43. On the Role of Style in Parsing Speech with Neural Models [PDF] 返回目录
Trang Tran, Jiahong Yuan, Yang Liu, Mari Ostendorf
Abstract: The differences in written text and conversational speech are substantial; previous parsers trained on treebanked text have given very poor results on spontaneous speech. For spoken language, the mismatch in style also extends to prosodic cues, though it is less well understood. This paper re-examines the use of written text in parsing speech in the context of recent advances in neural language processing. We show that neural approaches facilitate using written text to improve parsing of spontaneous speech, and that prosody further improves over this state-of-the-art result. Further, we find an asymmetric degradation from read vs. spontaneous mismatch, with spontaneous speech more generally useful for training parsers.
摘要：在书面文字和对话语音是巨大的差异;培训了treebanked文本以前解析器给了自发的讲话非常差的结果。对于口语，在风格上的不匹配也延伸到韵律线索，虽然它不太容易理解。本文重新审视在神经语言处理的最新进展的背景下解析讲话中使用书面文字。我们表明，神经方法能够促进使用书面文字，以提高自然语音的分析，以及韵律进一步提高了国家的最先进的这个结果。此外，我们发现从读与自然不符的不对称的退化，与自然语音更普遍有用的培训解析器。
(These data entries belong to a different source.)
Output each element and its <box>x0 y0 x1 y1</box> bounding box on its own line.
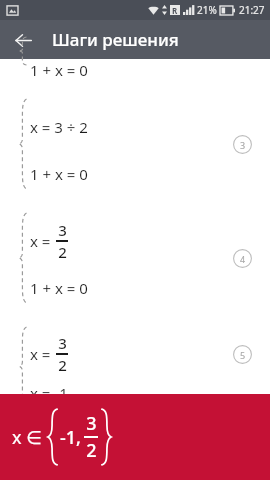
staticText: Шаги решения <box>52 28 179 51</box>
button[interactable]: x = 3 ÷ 2 <box>0 87 270 201</box>
staticText: 21:27 <box>239 3 265 17</box>
staticText: -1, <box>60 425 81 450</box>
staticText: 3 <box>58 220 67 240</box>
button[interactable]: x = <box>0 201 270 315</box>
staticText: 2 <box>86 438 97 463</box>
staticText: R <box>172 5 178 15</box>
staticText: x = -1 <box>30 383 68 403</box>
staticText: 1 + x = 0 <box>30 60 88 80</box>
staticText: 5 <box>240 349 246 361</box>
staticText: 2 <box>58 355 67 375</box>
staticText: x = 3 ÷ 2 <box>30 117 88 137</box>
staticText: x ∈ <box>12 425 47 450</box>
button[interactable]: Back <box>6 23 40 57</box>
staticText: 21% <box>197 3 217 17</box>
staticText: 3 <box>86 411 97 436</box>
button[interactable]: x ∈ <box>0 394 270 480</box>
staticText: 4 <box>240 253 246 265</box>
staticText: 2 <box>58 242 67 262</box>
staticText: 3 <box>240 139 246 151</box>
staticText: x = <box>30 231 55 251</box>
staticText: 1 + x = 0 <box>30 278 88 298</box>
staticText: 3 <box>58 333 67 353</box>
button[interactable]: x = <box>0 315 270 394</box>
button[interactable]: 1 + x = 0 <box>0 59 270 87</box>
staticText: 1 + x = 0 <box>30 164 88 184</box>
staticText: x = <box>30 344 55 364</box>
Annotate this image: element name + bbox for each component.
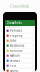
- staticText: Jobs: [10, 39, 16, 42]
- button[interactable]: Vehicles: [5, 28, 35, 34]
- staticText: Pets: [10, 64, 16, 67]
- staticText: Property: [10, 34, 22, 37]
- button[interactable]: Property: [5, 34, 35, 38]
- button[interactable]: Furniture: [5, 48, 35, 54]
- button[interactable]: Sports: [5, 68, 35, 72]
- staticText: Sports: [10, 69, 18, 72]
- staticText: Classifieds: [6, 21, 22, 25]
- staticText: Services: [10, 59, 20, 62]
- staticText: Vehicles: [10, 29, 22, 32]
- button[interactable]: Services: [5, 58, 35, 64]
- button[interactable]: Jobs: [5, 38, 35, 44]
- staticText: Classifieds: [10, 3, 29, 9]
- button[interactable]: Fashion: [5, 54, 35, 58]
- button[interactable]: Electronics: [5, 44, 35, 48]
- button[interactable]: Pets: [5, 64, 35, 68]
- staticText: Electronics: [10, 44, 24, 47]
- staticText: Categories: [6, 25, 22, 28]
- staticText: Furniture: [10, 49, 23, 52]
- staticText: Fashion: [10, 54, 20, 57]
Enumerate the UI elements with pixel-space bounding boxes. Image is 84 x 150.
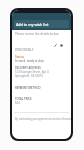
button[interactable]: Edit [53,43,57,47]
staticText: Please review the details below [15,32,59,36]
staticText: $24 [15,101,20,105]
staticText: In stock ready to ship [15,59,44,63]
staticText: Status [15,55,25,59]
staticText: PAYMENT METHOD [15,86,41,90]
staticText: Add to my wish list [16,22,49,27]
staticText: TOTAL PRICE [15,97,32,101]
staticText: By continuing you agree to our terms of … [15,117,71,121]
staticText: DELIVERY ADDRESS [15,66,41,70]
staticText: 123 Example Street, Apt 4 [15,70,49,74]
button[interactable]: Add to my wish list [14,20,69,28]
staticText: ITEM DETAILS [15,48,34,52]
button[interactable]: More options [59,43,63,47]
staticText: Springfield, CA 90210 [15,74,44,78]
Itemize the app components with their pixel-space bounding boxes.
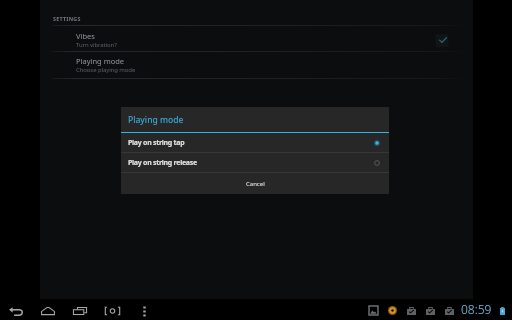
staticText: Play on string tap [128,138,371,148]
button[interactable]: Back [5,299,27,320]
button[interactable]: Recent apps [69,299,91,320]
staticText: 08:59 [461,301,492,317]
button[interactable]: Vibes [40,27,473,52]
staticText: SETTINGS [53,15,81,22]
staticText: Playing mode [76,56,125,66]
staticText: Vibes [76,31,95,41]
button[interactable]: Play on string tap [121,133,389,152]
staticText: Play on string release [128,158,371,168]
button[interactable]: Screenshot [101,299,123,320]
button[interactable]: More options [133,299,155,320]
button[interactable]: Playing mode [40,52,473,78]
staticText: Turn vibration? [76,41,117,49]
staticText: Cancel [246,180,265,188]
staticText: Choose playing mode [76,66,136,74]
staticText: Playing mode [128,114,184,126]
button[interactable]: Cancel [121,173,389,194]
button[interactable]: Home [37,299,59,320]
button[interactable]: Play on string release [121,153,389,172]
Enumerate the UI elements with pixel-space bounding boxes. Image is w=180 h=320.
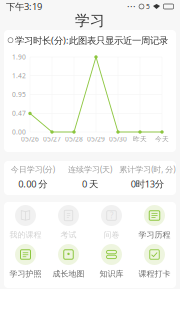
staticText: 问卷: [104, 230, 120, 240]
staticText: 05/28: [65, 135, 83, 144]
button[interactable]: ?: [90, 205, 133, 240]
button[interactable]: 成长地图: [47, 244, 90, 279]
staticText: 课程打卡: [138, 269, 170, 279]
staticText: 5: [146, 2, 150, 11]
button[interactable]: 课程打卡: [133, 244, 176, 279]
staticText: 知识库: [100, 269, 124, 279]
button[interactable]: 学习历程: [133, 205, 176, 240]
staticText: 0.95: [12, 90, 26, 99]
staticText: 我的课程: [10, 230, 42, 240]
staticText: ···: [127, 0, 136, 13]
staticText: 学习时长(分):此图表只显示近一周记录: [15, 34, 168, 46]
staticText: 考试: [60, 230, 76, 240]
staticText: 今日学习(分): [11, 164, 55, 175]
staticText: 0.00: [12, 128, 26, 136]
staticText: 1.90: [12, 53, 26, 62]
staticText: 昨天: [133, 135, 147, 143]
staticText: 下午3:19: [6, 0, 42, 13]
staticText: 学习历程: [138, 230, 170, 240]
button[interactable]: 我的课程: [4, 205, 47, 240]
staticText: 成长地图: [52, 269, 84, 279]
staticText: 0.00 分: [18, 178, 47, 190]
staticText: 今天: [155, 135, 169, 143]
staticText: ?: [110, 210, 113, 221]
staticText: 0.47: [12, 109, 26, 118]
staticText: 0时13分: [131, 178, 164, 190]
staticText: 05/30: [109, 135, 127, 144]
button[interactable]: 知识库: [90, 244, 133, 279]
staticText: 05/27: [43, 135, 61, 144]
button[interactable]: 考试: [47, 205, 90, 240]
staticText: 05/26: [21, 135, 39, 144]
staticText: 连续学习(天): [68, 164, 112, 175]
staticText: 累计学习(时, 分): [119, 164, 175, 175]
staticText: 学习: [75, 12, 105, 30]
staticText: 1.42: [12, 71, 26, 80]
staticText: 05/29: [87, 135, 105, 144]
button[interactable]: 学习护照: [4, 244, 47, 279]
staticText: 0 天: [82, 178, 98, 190]
staticText: 学习护照: [10, 269, 42, 279]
44. Leveraging Unpaired Text Data for Training End-to-End Speech-to-Intent Systems [PDF] 返回目录
Yinghui Huang, Hong-Kwang Kuo, Samuel Thomas, Zvi Kons, Kartik Audhkhasi, Brian Kingsbury, Ron Hoory, Michael Picheny
Abstract: Training an end-to-end (E2E) neural network speech-to-intent (S2I) system that directly extracts intents from speech requires large amounts of intent-labeled speech data, which is time consuming and expensive to collect. Initializing the S2I model with an ASR model trained on copious speech data can alleviate data sparsity. In this paper, we attempt to leverage NLU text resources. We implemented a CTC-based S2I system that matches the performance of a state-of-the-art, traditional cascaded SLU system. We performed controlled experiments with varying amounts of speech and text training data. When only a tenth of the original data is available, intent classification accuracy degrades by 7.6% absolute. Assuming we have additional text-to-intent data (without speech) available, we investigated two techniques to improve the S2I system: (1) transfer learning, in which acoustic embeddings for intent classification are tied to fine-tuned BERT text embeddings; and (2) data augmentation, in which the text-to-intent data is converted into speech-to-intent data using a multi-speaker text-to-speech system. The proposed approaches recover 80% of performance lost due to using limited intent-labeled speech.
摘要：培训一端至端（E2E）神经网络的语音到意图（S2I）系统，该系统直接提取意图从语音需要大量的意图标记的语音数据，这是耗时且昂贵的收集。初始化训练有素上丰富的语音数据可以减轻数据稀疏的ASR模型S2I模型。在本文中，我们试图利用自然语言理解的文本资源。我们实施了一个国家的最先进的，传统的级联SLU系统的性能相匹配的基于CTC-S2I系统。我们用不同的语音和文本训练数据量进行对照实验。当只有原始数据的十分之一可用，意图分类精度下降了7.6％，是绝对的。假设我们有额外的文本到意图数据（无语音）可用，我们研究了两种技术来提高系统S2I：（1）转让学习，这对于意图分类声的嵌入是绑微调BERT文本的嵌入;和（2）的数据增大，其中，所述文本到意图数据是使用多扬声器的文本到语音系统转换成语音到意图数据。所提出的方法恢复的性能80％，失去了应有的使用限制的意图标记的讲话。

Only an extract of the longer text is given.